The announcement also says the ceiling on lending rates offered by rural credit co-operatives will also be removed. It previously stood at 2.3 times the benchmark rate. However, the PBoC did not remove the deposit rate cap, currently 10% above the benchmark rate, which it says will be "the most critical and risky step in interest rate liberalisation".

Today's removal of the lending rate floor will in practice have little effect, according to Capital Economics' chief Asia economist Mark Williams, who points out that only 11% of bank loans to corporates in Q1 2013 were priced below the benchmark rate, and that in any case the "rapid growth of the corporate bond market has provided an alternative source of credit for larger firms in recent years".

Nonetheless, Williams says, "this is a significant development for China's financial sector", in that it signals "a commitment to letting market forces play a greater role in determining financial conditions.
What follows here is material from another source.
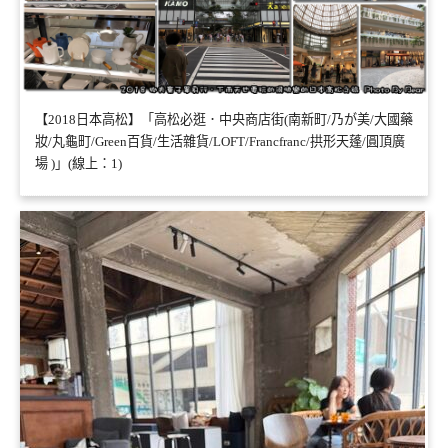
【2018日本高松】「高松必逛．中央商店街(南新町/乃が美/大國藥
妝/丸龜町/Green百貨/生活雜貨/LOFT/Francfranc/拱形天蓬/圓頂廣
場 )」(線上：1)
In the long run, this should encourage lenders to pay more attention to credit risks and improve the allocation of credit," he says.

Williams says the "key next step" will be the removal of the deposit rate cap, which the PBoC says will only happen once a deposit insurance scheme is in place. Williams says he expects such a scheme to be introduced later this year.

Today's moves, he says, "do not add up to a loosening of monetary policy" given that the average lending rate has long been well above the benchmark rate, with loans limited "by quota and other quantitative means and channelled to the best-connected firms (typically state-owned) rather than those best able to generate returns".